NEW YORK: Stocks on global indexes rose sharply on Tuesday (Jun 21), with major US stock indexes each ending up more than 2 per cent following a recent selloff, while the Japanese yen fell against the US dollar to its lowest level since October 1998.
Wall Street climbed as participants returned from a long weekend, with investors buying up shares of mega-cap growth and energy companies hit last week by global economic worries.
Energy shares climbed along with oil prices. Oil gained on high summer fuel demand.
"After back-to-back weeks of 5 per cent declines, you've pushed the ball under the water far enough now that we're getting a bounce," said Paul Nolte, portfolio manager at Kingsview Investment Management in Chicago.
But, Nolte said, "interest rates are still going higher. Oil is still going higher."
Expectations of interest rate hikes from major central banks and worries about a global recession have kept investors on edge. Central banks are expected to tighten policy to combat high inflation.
The Dow Jones Industrial Average rose 641.47 points, or 2.15 per cent, to 30,530.25, the S&P 500 gained 89.95 points, or 2.45 per cent, to 3,764.79 and the Nasdaq Composite added 270.95 points, or 2.51 per cent, to 11,069.30.
The pan-European STOXX 600 index rose 0.35 per cent and MSCI's gauge of stocks across the globe gained 1.83 per cent.
US Treasury yields were higher as the risk-off mode that weighed on US markets last week took a breather.
Benchmark 10-year yields were at 3.31 per cent, up from their 3.24 per cent close at the end of last week.
All eyes are now on Fed Chair Jerome Powell's testimony to the Senate Banking Committee on Wednesday for clues on rates.
Goldman Sachs has said it now thinks there is a 30 per cent chance of the US economy tipping into a recession over the next year, up from its previous forecast of 15 per cent.
In the foreign exchange market, the Japanese yen plunged against the US dollar to 136.33 per dollar.
Japanese Prime Minister Fumio Kishida said the central bank should maintain its current ultra-loose monetary policy.
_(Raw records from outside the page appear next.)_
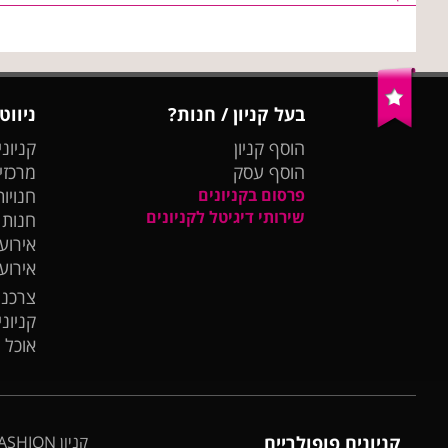
בעל קניון / חנות?
ניווט
הוסף קניון
קניוני
הוסף עסק
מרכזי
פרסום בקניונים
חנויות
שירותי דיגיטל לקניונים
חנות
אירועי
אירוע
צרכנו
קניונ
אוכל 
קניונים פופולריים
קניון BIG FASHION אשדוד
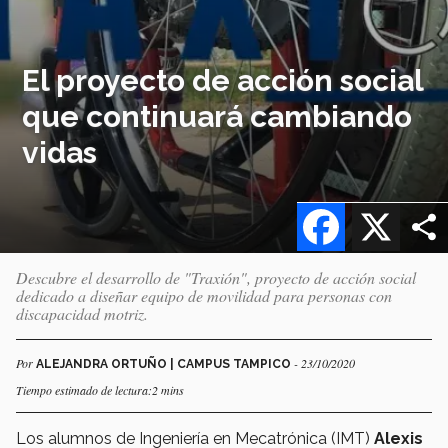
El proyecto de acción social
que continuará cambiando
vidas
Facebook
X
Descubre el desarrollo de "Traxión", proyecto de acción social
dedicado a diseñar equipo de movilidad para personas con
discapacidad motriz.
Por
- 23/10/2020
ALEJANDRA ORTUÑO | CAMPUS TAMPICO
Tiempo estimado de lectura:2 mins
Los alumnos de Ingeniería en Mecatrónica (IMT)
Alexis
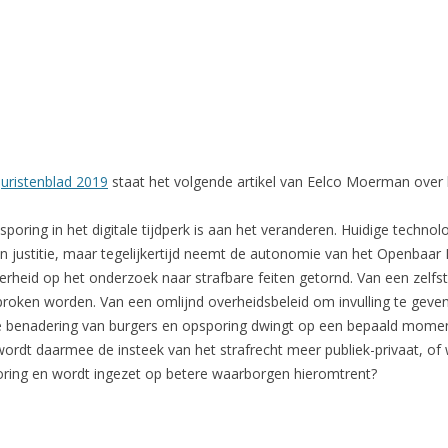
juristenblad 2019
staat het volgende artikel van Eelco Moerman over
psporing in het digitale tijdperk is aan het veranderen. Huidige tech
n justitie, maar tegelijkertijd neemt de autonomie van het Openbaar M
rheid op het onderzoek naar strafbare feiten getornd. Van een zelfsta
roken worden. Van een omlijnd overheidsbeleid om invulling te geve
nde benadering van burgers en opsporing dwingt op een bepaald mome
 wordt daarmee de insteek van het strafrecht meer publiek-privaat, o
poring en wordt ingezet op betere waarborgen hieromtrent?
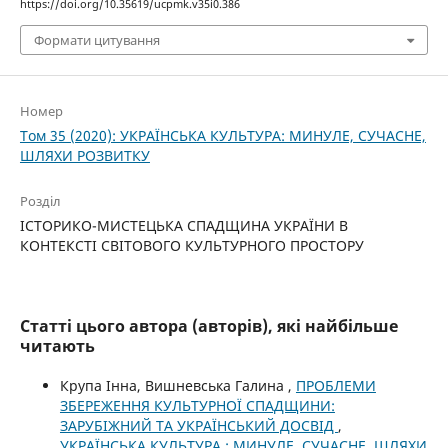
https://doi.org/10.35619/ucpmk.v35i0.386
Формати цитування
Номер
Том 35 (2020): УКРАЇНСЬКА КУЛЬТУРА: МИНУЛЕ, СУЧАСНЕ,
ШЛЯХИ РОЗВИТКУ
Розділ
ІСТОРИКО-МИСТЕЦЬКА СПАДЩИНА УКРАЇНИ В
КОНТЕКСТІ СВІТОВОГО КУЛЬТУРНОГО ПРОСТОРУ
Статті цього автора (авторів), які найбільше
читають
Крупа Інна, Вишневська Галина ,
ПРОБЛЕМИ
ЗБЕРЕЖЕННЯ КУЛЬТУРНОЇ СПАДЩИНИ:
ЗАРУБІЖНИЙ ТА УКРАЇНСЬКИЙ ДОСВІД
,
УКРАЇНСЬКА КУЛЬТУРА : МИНУЛЕ, СУЧАСНЕ, ШЛЯХИ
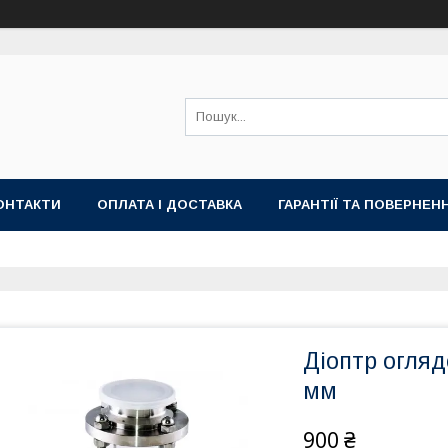
ОНТАКТИ
ОПЛАТА І ДОСТАВКА
ГАРАНТІЇ ТА ПОВЕРНЕН
Діоптр огляд
мм
900 ₴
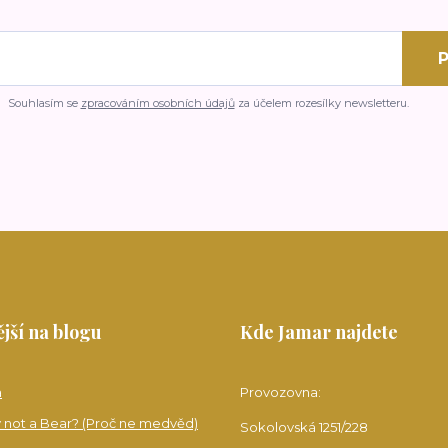
P
Souhlasím se
zpracováním osobních údajů
za účelem rozesílky newsletteru.
jší na blogu
Kde Jamar najdete
a
Provozovna:
 not a Bear? (Proč ne medvěd)
Sokolovská 1251/228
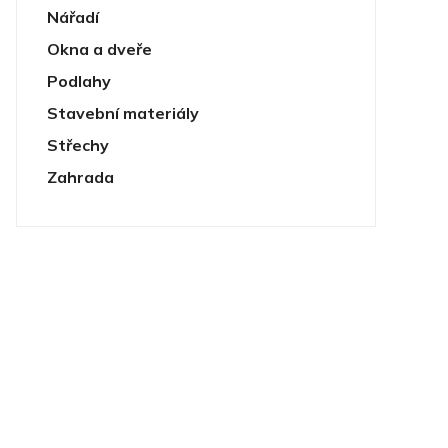
Nářadí
Okna a dveře
Podlahy
Stavební materiály
Střechy
Zahrada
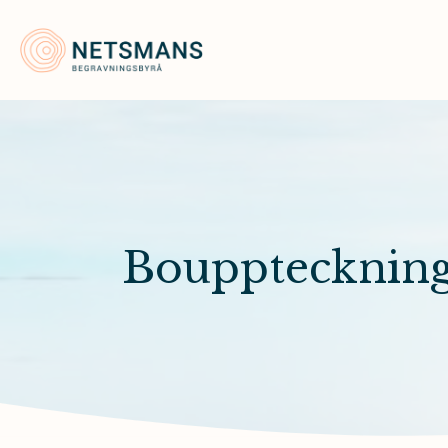
Netsmans Begravningsbyrå
Boupptecknin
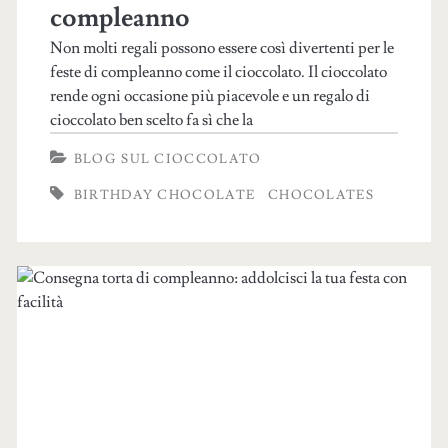
compleanno
Non molti regali possono essere così divertenti per le
feste di compleanno come il cioccolato. Il cioccolato
rende ogni occasione più piacevole e un regalo di
cioccolato ben scelto fa sì che la
BLOG SUL CIOCCOLATO
BIRTHDAY CHOCOLATE
CHOCOLATES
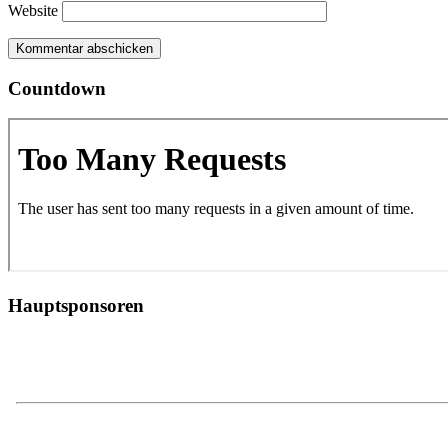
Website
Countdown
Hauptsponsoren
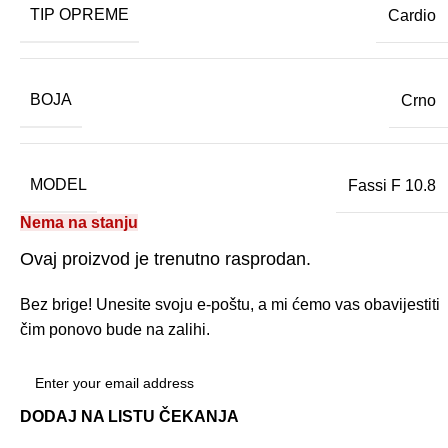
TIP OPREME
Cardio
BOJA
Crno
MODEL
Fassi F 10.8
Nema na stanju
Ovaj proizvod je trenutno rasprodan.
Bez brige! Unesite svoju e-poštu, a mi ćemo vas obavijestiti
čim ponovo bude na zalihi.
DODAJ NA LISTU ČEKANJA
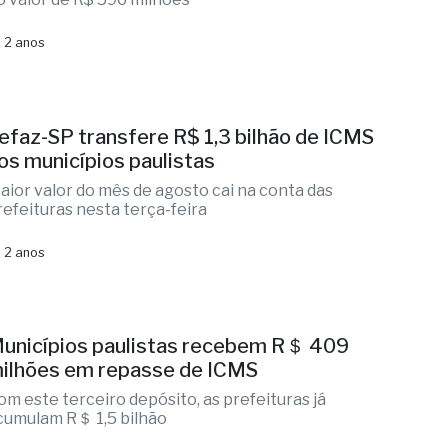
 2 anos
efaz-SP transfere R$ 1,3 bilhão de ICMS
os municípios paulistas
aior valor do mês de agosto cai na conta das
refeituras nesta terça-feira
 2 anos
unicípios paulistas recebem R＄ 409
ilhões em repasse de ICMS
om este terceiro depósito, as prefeituras já
cumulam R＄ 1,5 bilhão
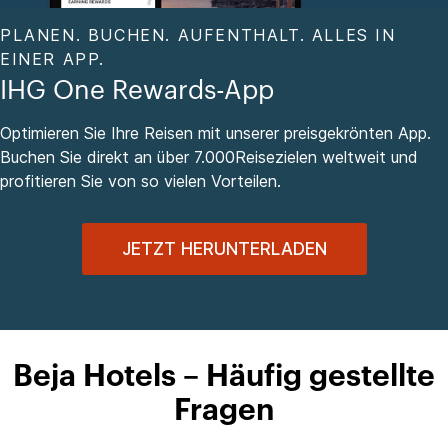
PLANEN. BUCHEN. AUFENTHALT. ALLES IN
EINER APP.
IHG One Rewards-App
Optimieren Sie Ihre Reisen mit unserer preisgekrönten App.
Buchen Sie direkt an über 7.000Reisezielen weltweit und
profitieren Sie von so vielen Vorteilen.
JETZT HERUNTERLADEN
Beja Hotels – Häufig gestellte
Fragen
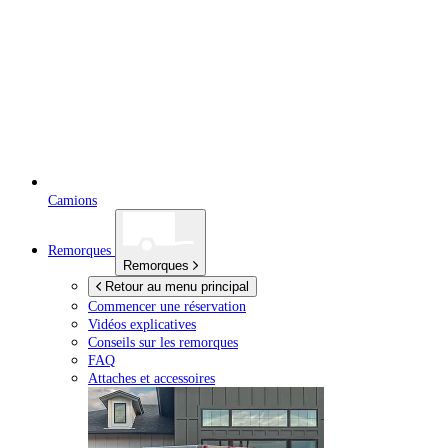
Camions
Remorques
Remorques
Retour au menu principal
Commencer une réservation
Vidéos explicatives
Conseils sur les remorques
FAQ
Attaches et accessoires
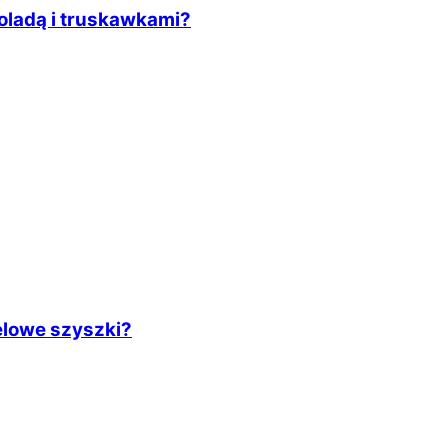
oladą i truskawkami?
lowe szyszki?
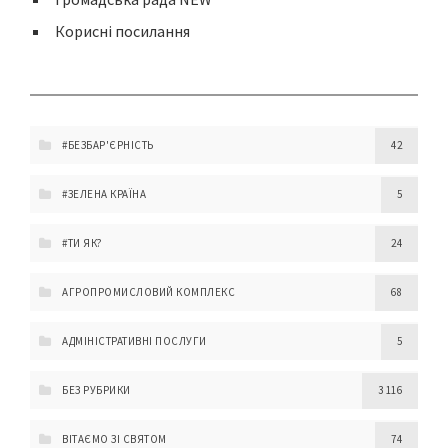
Корисні посилання
#БЕЗБАР'ЄРНІСТЬ
42
#ЗЕЛЕНА КРАЇНА
5
#ТИ ЯК?
24
АГРОПРОМИСЛОВИЙ КОМПЛЕКС
68
АДМІНІСТРАТИВНІ ПОСЛУГИ
5
БЕЗ РУБРИКИ
3 116
ВІТАЄМО ЗІ СВЯТОМ
74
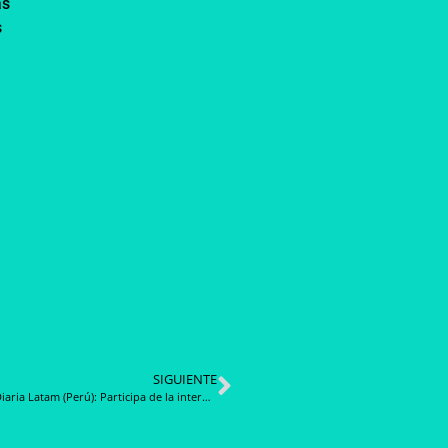
as
s
SIGUIENTE
Noticia Diaria Latam (Perú): Participa de la interacción con el mercado a través de la herramienta de solicitud de información: contratación del servicio de limpieza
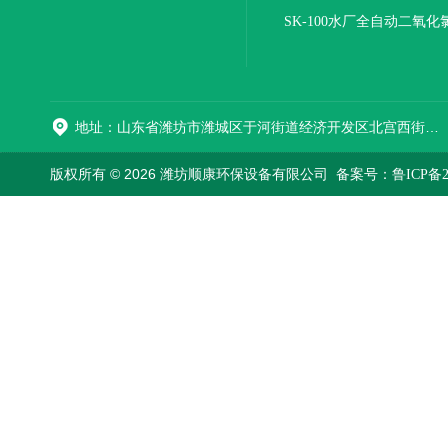
报价
SK-100水厂全自动二氧化
加器
地址：山东省潍坊市潍城区于河街道经济开发区北宫西街与拥军路交叉路口西800米路南
版权所有 © 2026 潍坊顺康环保设备有限公司
备案号：鲁ICP备202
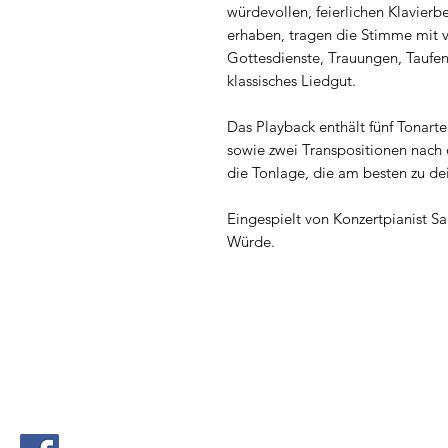
würdevollen, feierlichen Klavierb
erhaben, tragen die Stimme mit v
Gottesdienste, Trauungen, Taufen
klassisches Liedgut.
Das Playback enthält fünf Tonart
sowie zwei Transpositionen nach 
die Tonlage, die am besten zu d
Eingespielt von Konzertpianist Sa
Würde.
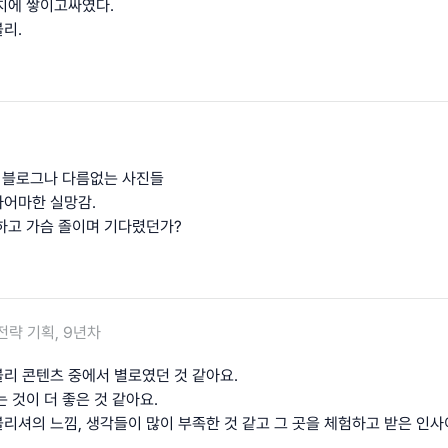
치에 쌓이고싸였다.
리.
. 블로그나 다름없는 사진들
어마한 실망감.
하고 가슴 졸이며 기다렸던가?
전략 기획, 9년차
리 콘텐츠 중에서 별로였던 것 같아요.
 것이 더 좋은 것 같아요.
리셔의 느낌, 생각들이 많이 부족한 것 같고 그 곳을 체험하고 받은 인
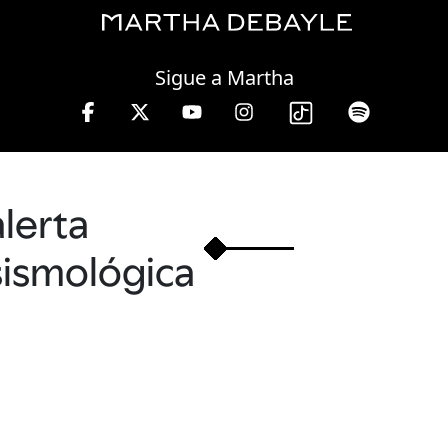
Friday, 07 August, 2026
Sigue a Martha
bayle en W, lunes a viernes de 10 a 13 hrs.
alerta
sismológica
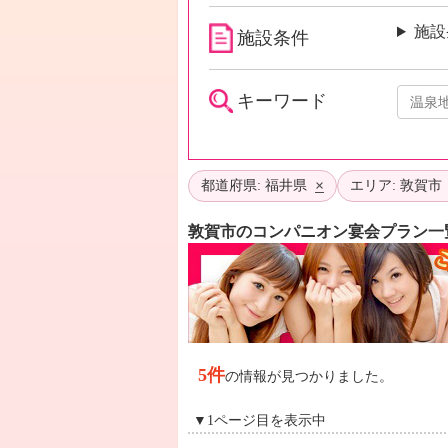
施設
施設条件
キーワード
×
都道府県: 福井県
エリア: 敦賀市
敦賀市のコンパニオン宴会プラン一
5件
の情報が見つかりました。
▼1ページ目を表示中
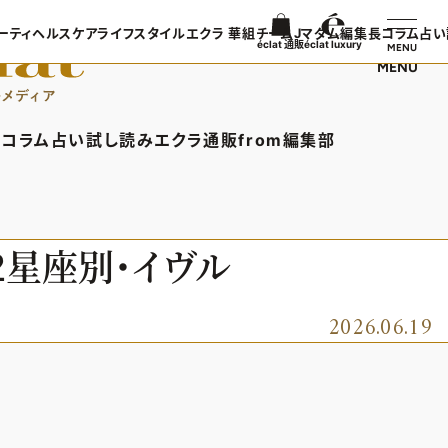
ーティ
ヘルスケア
ライフスタイル
エクラ 華組
チームJマダム
編集長コラム
占い
éclat 通販
éclat luxury
MENU
MENU
ンTOP
ビューティTOP
ヘルスケアTOP
ライフスタイルTOP
エクラ 華組TOP
チームJマダムTOP
編集長コラ
TOPICS
ヘアスタイル・ヘアケア
ヘルスケアTOPICS
車・家電
エクラ 華組メンバー一覧
チームJマダムメンバー一
あら、素敵
コラム
占い
試し読み
エクラ通販
from編集部
日コーデ
エイジングケア
更年期
ゴルフ
エクラ 華組ランキング
チームJマダムランキング
集長コラムTOP
占いTOP
エクラ通販TOP
from編集部TOP
着てる？
メイク
ストレッチ・エクササイズ
住まい
チームJマダム特集
ン特集
50代ベストコスメ
ダイエット
旅行＆グルメ
バー一覧
ら、素敵☆ 手帖
イヴルルド遙華の12星座占い
エクラプレミアムNEWS
インフォメーション
2星座別・イヴル
50代健康のお悩み
カルチャー
ング
通販ランキング
プレゼント
50代のお悩み
デジタルカタログ
2026.06.19
エクラプレミアム通販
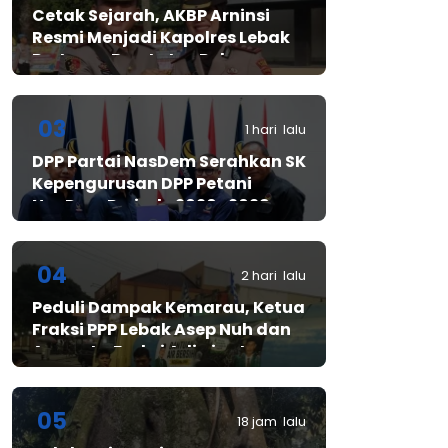
Cetak Sejarah, AKBP Arninsi
Resmi Menjadi Kapolres Lebak
Pertama Berstatus Polwan
03
1 hari lalu
DPP Partai NasDem Serahkan SK
Kepengurusan DPP Petani
NasDem Periode 2026–2029,
Arif Rahman, S.H. Resmi Pimpin
Gerakan Nasional Petani
Nasdem
04
2 hari lalu
Peduli Dampak Kemarau, Ketua
Fraksi PPP Lebak Asep Nuh dan
Anggota Fraksi Adiwinata
Kusuma Salurkan Bantuan Air
Bersih untuk Warga
Bintangresm
05
18 jam lalu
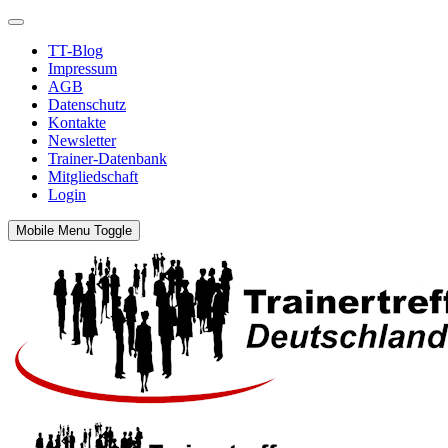
TT-Blog
Impressum
AGB
Datenschutz
Kontakte
Newsletter
Trainer-Datenbank
Mitgliedschaft
Login
Mobile Menu Toggle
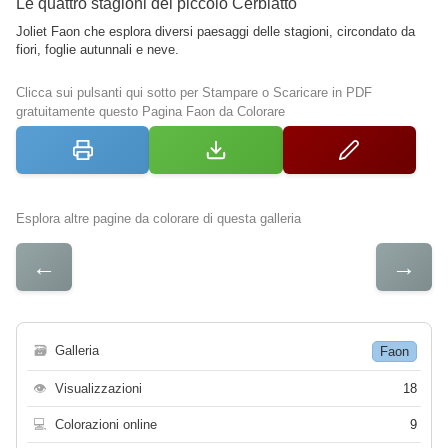
Le quattro stagioni del piccolo Cerbiatto
Joliet Faon che esplora diversi paesaggi delle stagioni, circondato da
fiori, foglie autunnali e neve.
Clicca sui pulsanti qui sotto per Stampare o Scaricare in PDF
gratuitamente questo Pagina Faon da Colorare
Esplora altre pagine da colorare di questa galleria
←
→
🗃
Galleria
Faon
👁
Visualizzazioni
18
💻
Colorazioni online
9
This makes it an outlier among other major central banks.
Brent crude futures rose 52 cents, or 0.5 per cent, to settle at $114.65 a barrel. The U.S. West Texas Intermediate (WTI) crude contract for July expired on Tuesday, closing at $110.65, with a gain of US$1.09, or 1 per cent. The more active August contract was up US$1.53 at US$109.52.
Spot gold dropped 0.3 per cent to US$1,832.27 an ounce.